▸ Material provided
──────────
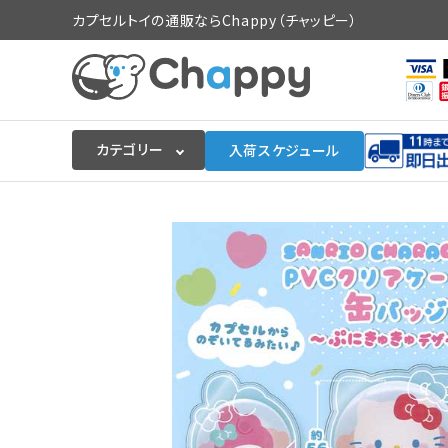
カプセルトイの通販ならChappy（チャッピー）
カテゴリー
入荷スケジュール
ログイン
会員登録
入荷スケジュールをチェック
カプセルトイマシン本体
カプセルトイ
販促用空カプセル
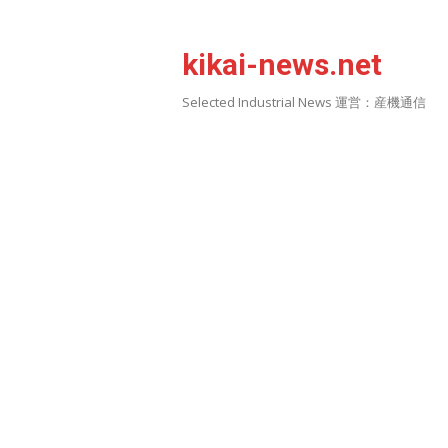
Skip
to
kikai-news.net
content
Selected Industrial News 運営：産機通信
──────────
Reproduce every record above exactly, but leave out the pictures.

▸ Solution to this exercise
カプセルトイの通販ならChappy（チャッピー）
カテゴリー
入荷スケジュール
ログイン
会員登録
入荷スケジュールをチェック
カプセルトイマシン本体
カプセルトイ
販促用空カプセル
Skip
to
kikai-news.net
content
Selected Industrial News 運営：産機通信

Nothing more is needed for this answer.